The interior originally had a lobby, to the left was the collector's room, to the right the tide-waiter's room, and at the end of the lobby the long room with a storeroom. The interior has cornices and skirting boards. The ceilings are well detailed with ornamentation.
==History==
Since 1880 the Collector of Customs in Timaru was based out of the Timaru Post Office. On 12 September 1901, tenders were called for a Customs House between Cains Terrace and Station Street. A tender of £1,944 by Thomas Pringle was accepted. After opening the Timaru Herald stated the workmanship of the building was a great reflection of the craftsmanship of the contractor and his assistants. The building opened in August 1902.

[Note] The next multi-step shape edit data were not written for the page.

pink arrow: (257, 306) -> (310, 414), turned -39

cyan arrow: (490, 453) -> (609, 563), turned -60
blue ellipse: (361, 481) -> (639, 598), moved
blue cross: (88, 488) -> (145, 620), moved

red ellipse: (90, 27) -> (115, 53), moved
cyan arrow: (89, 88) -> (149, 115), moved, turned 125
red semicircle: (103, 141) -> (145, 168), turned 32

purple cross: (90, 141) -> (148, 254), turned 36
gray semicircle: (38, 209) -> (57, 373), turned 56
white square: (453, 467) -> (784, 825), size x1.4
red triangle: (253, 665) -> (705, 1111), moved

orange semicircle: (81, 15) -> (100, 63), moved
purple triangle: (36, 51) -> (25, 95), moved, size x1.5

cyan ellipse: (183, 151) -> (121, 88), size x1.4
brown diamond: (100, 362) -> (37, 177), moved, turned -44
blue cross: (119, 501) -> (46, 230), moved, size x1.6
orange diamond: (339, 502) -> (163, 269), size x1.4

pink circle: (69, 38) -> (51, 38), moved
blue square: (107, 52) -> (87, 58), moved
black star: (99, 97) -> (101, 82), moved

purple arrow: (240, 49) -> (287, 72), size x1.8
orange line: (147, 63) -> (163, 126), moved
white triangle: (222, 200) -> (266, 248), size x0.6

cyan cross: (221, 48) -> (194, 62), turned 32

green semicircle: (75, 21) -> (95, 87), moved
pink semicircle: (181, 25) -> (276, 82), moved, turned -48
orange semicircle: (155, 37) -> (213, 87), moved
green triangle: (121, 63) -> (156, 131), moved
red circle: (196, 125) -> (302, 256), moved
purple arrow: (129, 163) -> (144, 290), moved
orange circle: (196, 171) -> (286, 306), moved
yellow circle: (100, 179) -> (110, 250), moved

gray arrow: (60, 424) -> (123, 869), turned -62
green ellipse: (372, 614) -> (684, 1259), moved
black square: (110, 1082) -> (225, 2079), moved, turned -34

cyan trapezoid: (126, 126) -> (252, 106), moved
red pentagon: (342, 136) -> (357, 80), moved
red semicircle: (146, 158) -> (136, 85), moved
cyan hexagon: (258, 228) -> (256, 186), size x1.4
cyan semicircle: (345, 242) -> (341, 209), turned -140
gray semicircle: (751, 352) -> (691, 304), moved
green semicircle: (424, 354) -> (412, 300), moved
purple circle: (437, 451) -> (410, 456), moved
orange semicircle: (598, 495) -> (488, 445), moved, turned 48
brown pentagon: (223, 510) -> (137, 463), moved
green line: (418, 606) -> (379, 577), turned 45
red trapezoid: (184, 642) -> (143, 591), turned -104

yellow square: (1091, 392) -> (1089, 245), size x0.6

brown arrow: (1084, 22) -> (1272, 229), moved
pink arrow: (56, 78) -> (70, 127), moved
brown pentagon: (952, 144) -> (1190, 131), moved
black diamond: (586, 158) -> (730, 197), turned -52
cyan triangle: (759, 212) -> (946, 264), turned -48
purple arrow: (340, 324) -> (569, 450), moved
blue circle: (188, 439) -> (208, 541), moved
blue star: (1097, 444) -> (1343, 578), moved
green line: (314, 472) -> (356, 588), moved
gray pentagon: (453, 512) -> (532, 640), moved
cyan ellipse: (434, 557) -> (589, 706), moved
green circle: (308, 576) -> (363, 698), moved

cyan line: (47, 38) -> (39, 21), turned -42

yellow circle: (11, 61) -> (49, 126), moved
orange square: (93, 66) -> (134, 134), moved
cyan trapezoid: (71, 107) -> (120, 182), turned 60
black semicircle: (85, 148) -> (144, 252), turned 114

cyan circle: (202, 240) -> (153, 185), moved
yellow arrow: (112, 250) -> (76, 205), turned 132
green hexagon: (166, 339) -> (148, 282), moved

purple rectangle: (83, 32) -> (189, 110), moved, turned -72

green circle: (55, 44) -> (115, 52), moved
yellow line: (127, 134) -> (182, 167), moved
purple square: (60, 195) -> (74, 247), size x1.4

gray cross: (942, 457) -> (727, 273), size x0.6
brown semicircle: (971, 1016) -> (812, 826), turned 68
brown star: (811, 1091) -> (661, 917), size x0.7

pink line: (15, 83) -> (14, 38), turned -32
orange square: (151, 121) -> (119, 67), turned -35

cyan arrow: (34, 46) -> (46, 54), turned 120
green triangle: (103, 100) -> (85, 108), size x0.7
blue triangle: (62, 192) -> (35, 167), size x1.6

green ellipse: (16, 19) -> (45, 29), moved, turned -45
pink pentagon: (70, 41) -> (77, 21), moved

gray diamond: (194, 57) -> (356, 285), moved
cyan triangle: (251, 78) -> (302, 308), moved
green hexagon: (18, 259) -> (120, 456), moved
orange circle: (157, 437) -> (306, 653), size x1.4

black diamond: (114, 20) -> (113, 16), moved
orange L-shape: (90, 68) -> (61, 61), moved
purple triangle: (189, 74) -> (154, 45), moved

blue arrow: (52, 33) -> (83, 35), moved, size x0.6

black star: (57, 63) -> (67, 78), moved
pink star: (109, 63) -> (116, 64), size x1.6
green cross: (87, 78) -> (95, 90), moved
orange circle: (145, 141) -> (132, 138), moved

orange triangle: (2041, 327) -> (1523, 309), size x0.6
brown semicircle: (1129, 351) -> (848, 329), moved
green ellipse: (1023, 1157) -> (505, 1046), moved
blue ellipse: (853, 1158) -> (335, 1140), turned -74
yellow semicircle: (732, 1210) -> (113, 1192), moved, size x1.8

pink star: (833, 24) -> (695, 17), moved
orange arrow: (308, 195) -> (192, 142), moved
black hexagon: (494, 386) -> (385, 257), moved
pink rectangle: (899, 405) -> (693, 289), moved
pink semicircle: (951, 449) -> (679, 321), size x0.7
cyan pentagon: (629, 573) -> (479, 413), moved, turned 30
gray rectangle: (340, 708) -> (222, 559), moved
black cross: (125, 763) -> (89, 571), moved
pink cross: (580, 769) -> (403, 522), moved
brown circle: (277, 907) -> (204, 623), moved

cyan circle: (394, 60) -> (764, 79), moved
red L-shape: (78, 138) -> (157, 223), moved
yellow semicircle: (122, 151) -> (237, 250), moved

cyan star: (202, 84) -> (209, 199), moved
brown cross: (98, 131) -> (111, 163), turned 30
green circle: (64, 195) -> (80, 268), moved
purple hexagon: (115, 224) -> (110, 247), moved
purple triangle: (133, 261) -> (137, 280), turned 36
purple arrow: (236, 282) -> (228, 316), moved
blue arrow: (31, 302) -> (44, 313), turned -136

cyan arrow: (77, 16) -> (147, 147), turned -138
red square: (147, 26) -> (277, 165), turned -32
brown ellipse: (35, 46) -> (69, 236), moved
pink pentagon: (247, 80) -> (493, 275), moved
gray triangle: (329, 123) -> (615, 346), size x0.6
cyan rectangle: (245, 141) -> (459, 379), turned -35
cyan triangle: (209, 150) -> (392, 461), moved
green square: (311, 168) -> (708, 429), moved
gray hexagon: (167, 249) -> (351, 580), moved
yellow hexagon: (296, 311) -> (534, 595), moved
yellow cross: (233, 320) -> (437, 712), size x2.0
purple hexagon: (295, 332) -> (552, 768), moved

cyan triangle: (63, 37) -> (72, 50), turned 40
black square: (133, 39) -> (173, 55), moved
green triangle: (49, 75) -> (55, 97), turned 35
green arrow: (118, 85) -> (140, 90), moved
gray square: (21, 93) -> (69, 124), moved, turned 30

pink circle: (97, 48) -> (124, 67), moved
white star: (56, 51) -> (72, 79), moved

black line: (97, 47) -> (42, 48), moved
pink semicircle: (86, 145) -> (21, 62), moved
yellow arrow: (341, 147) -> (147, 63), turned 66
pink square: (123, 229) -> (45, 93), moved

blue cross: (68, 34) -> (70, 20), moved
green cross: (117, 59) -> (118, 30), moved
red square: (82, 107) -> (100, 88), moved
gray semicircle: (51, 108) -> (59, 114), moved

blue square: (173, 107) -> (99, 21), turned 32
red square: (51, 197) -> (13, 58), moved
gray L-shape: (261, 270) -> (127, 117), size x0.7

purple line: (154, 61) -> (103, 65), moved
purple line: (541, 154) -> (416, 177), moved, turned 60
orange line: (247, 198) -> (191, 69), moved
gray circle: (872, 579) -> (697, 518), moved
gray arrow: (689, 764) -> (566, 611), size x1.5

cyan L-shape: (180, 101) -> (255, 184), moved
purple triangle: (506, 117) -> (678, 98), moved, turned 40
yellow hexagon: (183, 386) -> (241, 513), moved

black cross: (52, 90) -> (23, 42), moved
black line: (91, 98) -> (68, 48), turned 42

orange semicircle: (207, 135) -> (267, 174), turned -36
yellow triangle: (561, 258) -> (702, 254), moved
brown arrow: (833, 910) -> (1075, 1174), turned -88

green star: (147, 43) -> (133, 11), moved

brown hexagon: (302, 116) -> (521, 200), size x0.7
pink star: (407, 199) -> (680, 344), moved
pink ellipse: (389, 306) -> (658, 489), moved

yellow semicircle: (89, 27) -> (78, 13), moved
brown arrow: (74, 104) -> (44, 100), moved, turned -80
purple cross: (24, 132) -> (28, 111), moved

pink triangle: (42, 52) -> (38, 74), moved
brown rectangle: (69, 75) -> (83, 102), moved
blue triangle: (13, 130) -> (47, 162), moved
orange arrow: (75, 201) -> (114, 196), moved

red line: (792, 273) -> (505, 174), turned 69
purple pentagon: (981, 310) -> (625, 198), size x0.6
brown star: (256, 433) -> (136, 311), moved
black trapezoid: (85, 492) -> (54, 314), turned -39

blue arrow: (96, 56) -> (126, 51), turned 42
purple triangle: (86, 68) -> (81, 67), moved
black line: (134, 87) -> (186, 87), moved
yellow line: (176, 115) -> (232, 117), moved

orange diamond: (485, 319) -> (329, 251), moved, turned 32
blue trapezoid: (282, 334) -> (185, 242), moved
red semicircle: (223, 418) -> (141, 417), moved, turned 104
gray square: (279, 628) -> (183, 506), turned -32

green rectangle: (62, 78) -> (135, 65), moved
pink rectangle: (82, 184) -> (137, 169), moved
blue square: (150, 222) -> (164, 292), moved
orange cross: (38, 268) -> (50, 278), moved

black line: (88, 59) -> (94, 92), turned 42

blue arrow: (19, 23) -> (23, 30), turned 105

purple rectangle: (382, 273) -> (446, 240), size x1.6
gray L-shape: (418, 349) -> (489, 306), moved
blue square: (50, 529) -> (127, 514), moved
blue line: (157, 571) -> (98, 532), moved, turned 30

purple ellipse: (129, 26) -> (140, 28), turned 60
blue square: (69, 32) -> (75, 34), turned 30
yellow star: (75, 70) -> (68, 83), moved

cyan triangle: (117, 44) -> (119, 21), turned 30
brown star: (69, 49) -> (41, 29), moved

In the early 1970s the State Services Commission had proposed moving the Customs Department out of the building to new premises. The Timaru Collector of Customs did not want to have the premises moved arguing that the location near the port and railway line made their business easier and more convenient for both the workers and those who had to deal with the Customs Department. One worker stated that 'being cooed up like hens in battery cages gives [workers] a pinheaded outlook on life, where as in a building with space and character, suchs as the Customs House, expansive thinking is promoted.' One author wrote about how he deplored the 'modern fetish of pulling fine old buildings down to be replaced by concrete boxes.' Despite the backlash the Customs Department was moved out in 1976. The building was transferred to the Lands and Survey Department who were responsible for disposing of surplus buildings. Charles Russell Hervey, the Mayor of Timaru, said the council was open to having the building being retained and that a maritime museum could be one option for the building. Ultimately neither the Timaru City Council nor the New Zealand Historic Places Trust accepted the offer from the Lands and Survey Department. In May 1981, the Commissioner of Crown Land proceeded with disposing of the property. The price was set at $50,000, despite the interest in the building no sale took place until early 1983. Despite the new owner, the building remained unused until Paul and Rien Cox, restaurateurs from Akaroa, visited Timaru in 1985 and decided on purchasing it. The two cousins had managed an eatery out of the Akaroa shipping office. Following the purchase the building underwent restoration work before the building opened as a restaurant in August 1985.

In 2018 the Timaru Civic Trust purchased the building. It is still operated as a restaurant.